Webhooks let Tormano talk to systems we don't have a built-in connector for.
Outgoing webhooks
Tormano POSTs to an external URL when something happens. Two ways to configure:
- As a workflow action — any workflow can include a "Send Webhook" action that POSTs the triggering record (and optional context) to a URL you provide.
- As a global subscription —
/settings/integrations/webhookslets you subscribe to event types (contact.created, deal.won, donation.created) and get a POST for every matching event.

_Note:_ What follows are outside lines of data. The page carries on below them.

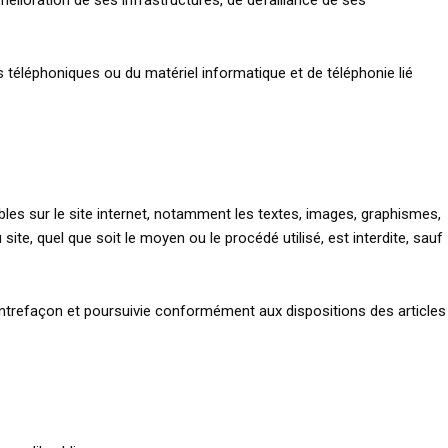
élioration de ses infrastructures, de défaillance de ses
téléphoniques ou du matériel informatique et de téléphonie lié
bles sur le site internet, notamment les textes, images, graphismes,
ite, quel que soit le moyen ou le procédé utilisé, est interdite, sauf
ontrefaçon et poursuivie conformément aux dispositions des articles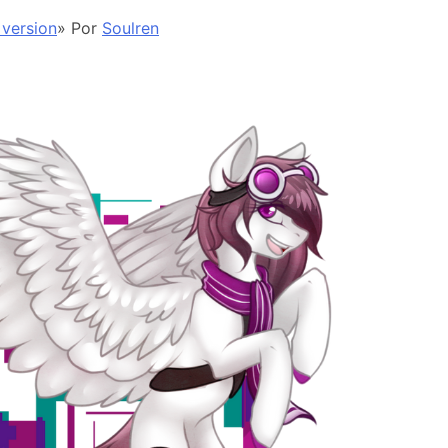
 version
» Por
Soulren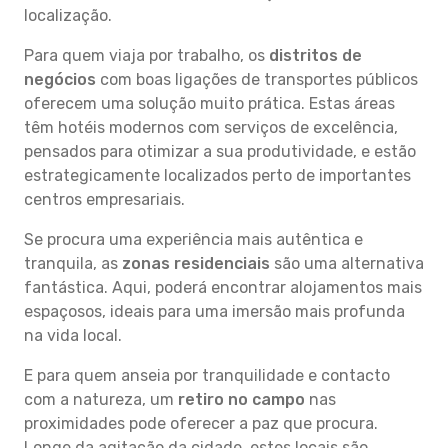
localização.
Para quem viaja por trabalho, os
distritos de
negócios
com boas ligações de transportes públicos
oferecem uma solução muito prática. Estas áreas
têm hotéis modernos com serviços de excelência,
pensados para otimizar a sua produtividade, e estão
estrategicamente localizados perto de importantes
centros empresariais.
Se procura uma experiência mais autêntica e
tranquila, as
zonas residenciais
são uma alternativa
fantástica. Aqui, poderá encontrar alojamentos mais
espaçosos, ideais para uma imersão mais profunda
na vida local.
E para quem anseia por tranquilidade e contacto
com a natureza, um
retiro no campo
nas
proximidades pode oferecer a paz que procura.
Longe da agitação da cidade, estes locais são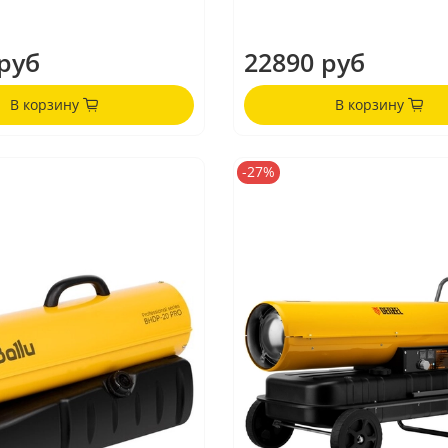
руб
22890 руб
В корзину
В корзину
-27%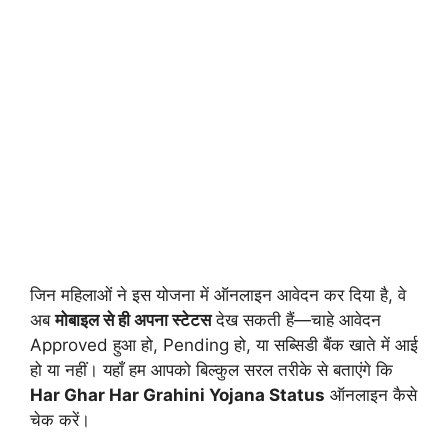
जिन महिलाओं ने इस योजना में ऑनलाइन आवेदन कर दिया है, वे
अब
मोबाइल से ही अपना स्टेटस
देख सकती हैं—चाहे आवेदन
Approved हुआ हो, Pending हो, या सब्सिडी बैंक खाते में आई
हो या नहीं। यहाँ हम आपको बिल्कुल सरल तरीके से बताएंगे कि
Har Ghar Har Grahini Yojana Status
ऑनलाइन कैसे
चेक करें।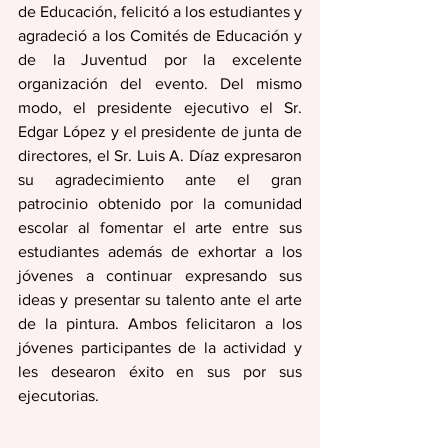
de Educación, felicitó a los estudiantes y 
agradeció a los Comités de Educación y 
de la Juventud por la excelente 
organización del evento. Del mismo 
modo, el presidente ejecutivo el Sr. 
Edgar López y el presidente de junta de 
directores, el Sr. Luis A. Díaz expresaron 
su agradecimiento ante el gran 
patrocinio obtenido por la comunidad 
escolar al fomentar el arte entre sus 
estudiantes además de exhortar a los 
jóvenes a continuar expresando sus 
ideas y presentar su talento ante el arte 
de la pintura. Ambos felicitaron a los 
jóvenes participantes de la actividad y 
les desearon éxito en sus por sus 
ejecutorias.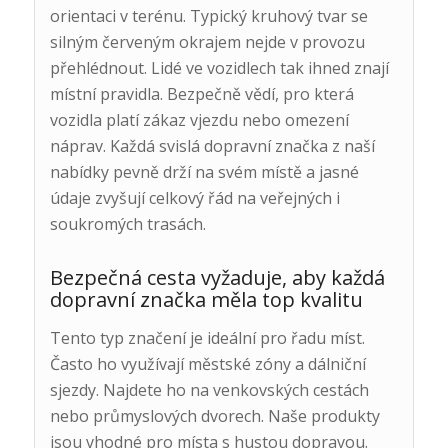
orientaci v terénu. Typický kruhový tvar se
silným červeným okrajem nejde v provozu
přehlédnout. Lidé ve vozidlech tak ihned znají
místní pravidla. Bezpečně vědí, pro která
vozidla platí zákaz vjezdu nebo omezení
náprav. Každá svislá dopravní značka z naší
nabídky pevně drží na svém místě a jasné
údaje zvyšují celkový řád na veřejných i
soukromých trasách.
Bezpečná cesta vyžaduje, aby každá
dopravní značka měla top kvalitu
Tento typ značení je ideální pro řadu míst.
Často ho využívají městské zóny a dálniční
sjezdy. Najdete ho na venkovských cestách
nebo průmyslových dvorech. Naše produkty
jsou vhodné pro místa s hustou dopravou.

The payload is JSON. Tormano signs every webhook with HMAC-SHA256 so the receiver can verify authenticity.
Incoming webhooks
External systems can POST to Tormano to trigger workflows. Settings > Integrations > Webhooks > Incoming lets you create a unique URL like https://yourorg.tormano.com/api/v1/webhooks/incoming/abc123 that receives JSON. Workflows can use the Webhook trigger type to fire on inbound POSTs and use the payload data.
Authentication
Outgoing webhooks: HMAC-SHA256 signature in the X-Tormano-Signature header. Verify on your side using the secret displayed when you created the subscription.
Incoming webhooks: option to require a Bearer token in the Authorization header. Without it, the URL is unauthenticated and only secured by URL obscurity.
Retry behavior
Outgoing webhooks retry up to 3 times with exponential backoff if the receiver returns 5xx or doesn't respond in 30s. After 3 failures, the event is marked failed in Settings > Integrations > Webhooks > Activity.